First, we run a simulation in R. Notice the simulation is vectorized: there are no "for" loops that clutter the code and slow the simulation.

# type I error
alpha <- 0.05

# number of simulations
n.simulations <- 10000

# number of observations in each simulation 
n.obs <- 100

# a vector of test results
type.one.error <- replicate(n.simulations, 
    shapiro.test(rnorm(n.obs))$p.value)<alpha

# type I error for the whole simulation
mean(type.one.error)

# Store cumulative results in data frame for plotting 
sim <- data.frame(
    n.simulations = 1:n.simulations,
    type.one.error.rate = cumsum(type.one.error) / 
        seq_along(type.one.error))

# plot type I error as function of the number of simulations 
plot(sim, xlab="number of simulations", 
    ylab="cumulative type I error rate")

# a line for the true error rate
abline(h=alpha, col="red")

# alternative plot using ggplot2
require(ggplot2)
ggplot(sim, aes(x=n.simulations, y=type.one.error.rate)) + 
    geom_line() + 
    xlab('number of simulations') +
    ylab('cumulative type I error rate') + 
    ggtitle('Simulation of type I error in Shapiro-Wilk test') +
    geom_abline(intercept = 0.05, slope=0, col='red') +
    theme_bw() 

As the number of simulations increases, the type I error rate approaches alpha. Try it in R with any value of alpha and any number of observations per simulation.

It's elegant the whole simulation can be condensed to 60 characters:

mean(replicate(10000,shapiro.test(rnorm(100))$p.value)<0.05)

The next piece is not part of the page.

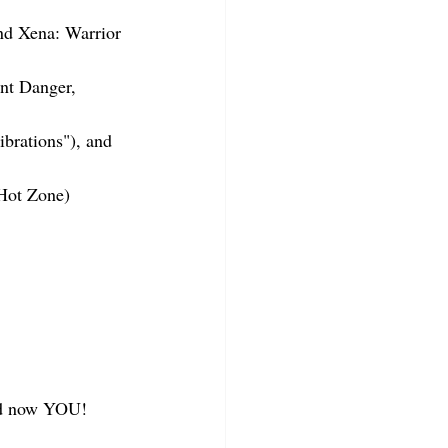
and Xena: Warrior 
nt Danger, 
brations"), and 
Hot Zone)
and now YOU!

Likewise, we now do a similar simulation of the Shapiro-Wilk test in SAS. Notice there are no macro loops: the simulation is simpler and faster using a BY statement.

data normal;
 length simulation 4 i 3; /* save space and time */
 do simulation = 1 to 10000;
  do i = 1 to 100;
   x = rand('normal');
   output;
  end;
 end;
run;

proc univariate data=normal noprint ;
 by simulation;
 var x;
 output out=univariate n=n mean=mean std=std NormalTest=NormalTest probn=probn;
run;

data univariate;
 set univariate;
 type_one_error = probn<0.05;
run;

/* Summarize the type I error rates for this simulation */
proc freq data=univariate;
 table type_one_error/nocum;
run;

In my SAS simulation the type I error rate was 5.21%.

Tested with R 3.0.2 and SAS 9.3 on Windows 7.

3 comments:

  1. Nice simulation! In the the SAS code you said "SAS will not give the p-value." Actually, you can use the PROBN option to output the p-value. Then DATA step that creates the indicator variable becomes easier to read, and you can easily modify it to handle other significance levels:
    proc univariate...;
    output out=univariate probn=pvalue ...;
    run;
    data univariate;
    ...
    type_one_error = (pvalue < 0.05);
    run;
    For other examples of these kinds of simulations, see Chapters 4 and 5 in _Simulating Data with SAS_ (2013).

    ReplyDelete
  2. Rick, thank you for correcting this mistake. SAS is powerful.

    ReplyDelete
  3. I came to this nice post when looking for a solution to the following issue. If you run this same simulation but using 5000 instead of 100 normal data, then simulated error I converges to something like 0.44, not 0.5. Any idea why this is so? Thanks a lot and congrats for the blog.